Bridge uses same key custody for >30% validators
A cross-chain & bridge factor in the v1.7.0 rubric. Measured per protocol on a s cadence.
Methodology how we score #
**What this measures** This factor checks whether more than 30% of bridge validators share a single key custodian — defined as a single cloud key management service, hardware vendor, or institutional custody provider holding keys on behalf of multiple validators. OSINT and bridge documentation are the primary assessment methods. This factor applies only to bridge-touching protocols; non-bridge protocols show this factor as N/A.
**Why it matters** Custodian concentration means that a single compromise event — a cloud KMS breach, a hardware wallet vendor supply-chain attack, or an institutional custody failure — can simultaneously compromise multiple validator keys. This converts a k-of-M multisig into a 1-of-1 institutional-custodian attack surface in the worst case. The T-01 evidence base links shared-custodian patterns to approximately 2 protocols in the hack database. Harmony Bridge's signer-set compromise was facilitated in part by operational proximity among the five signers, reducing the effective independence of each key.

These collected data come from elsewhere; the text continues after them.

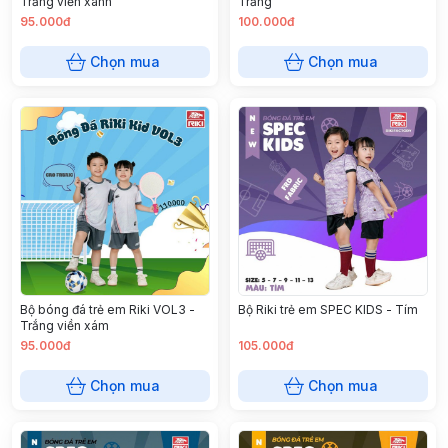
Trắng viền xanh
Trắng
95.000đ
100.000đ
Chọn mua
Chọn mua
Bộ bóng đá trẻ em Riki VOL3 -
Bộ Riki trẻ em SPEC KIDS - Tím
Trắng viền xám
95.000đ
105.000đ
Chọn mua
Chọn mua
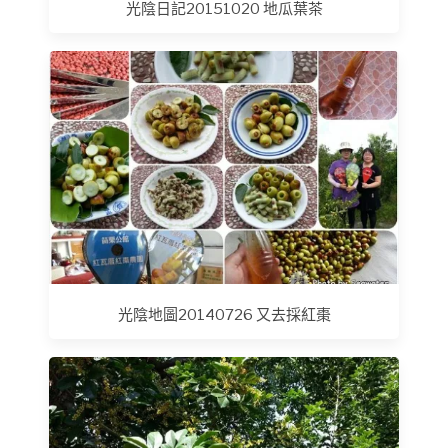
光陰日記20151020 地瓜葉茶
光陰地圖20140726 又去採紅棗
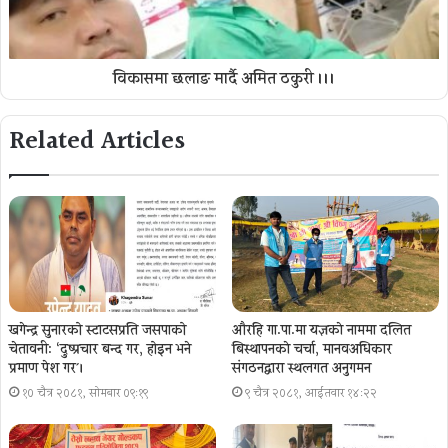
विकासमा छलाङ मार्दै अमित ठकुरी ।।।
Related Articles
खगेन्द्र सुनारको स्टाटसप्रति जसपाको
औरहि गा.पा.मा यज्ञकाे नाममा दलित
चेतावनी: ‘दुष्प्रचार बन्द गर, होइन भने
बिस्थापनकाे चर्चा, मानवअधिकार
प्रमाण पेश गर´।
संगठनद्वारा स्थलगत अनुगमन
१० चैत्र २०८१, सोमबार ०९:१९
९ चैत्र २०८१, आईतवार १४:२२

**Green / Yellow / Red** Green is scored when no single custodian holds keys for more than 20% of the validator set and custody diversity is documented. Yellow is scored when a single custodian controls 20–30% of the validator set or when custody information is partially undocumented. Red is scored when a single custodian controls more than 30% of the validator set, or when a quorum of validators share a single custodian.
**Common gray cases** Gray is applied when custody arrangements cannot be determined from public documentation and OSINT cannot confidently identify custodian relationships.
**Notable historical examples** No cross-hacked incidents are currently linked in the database for this factor.
Measurement what to look for #
Determine whether >30% of bridge validators share a single key custodian.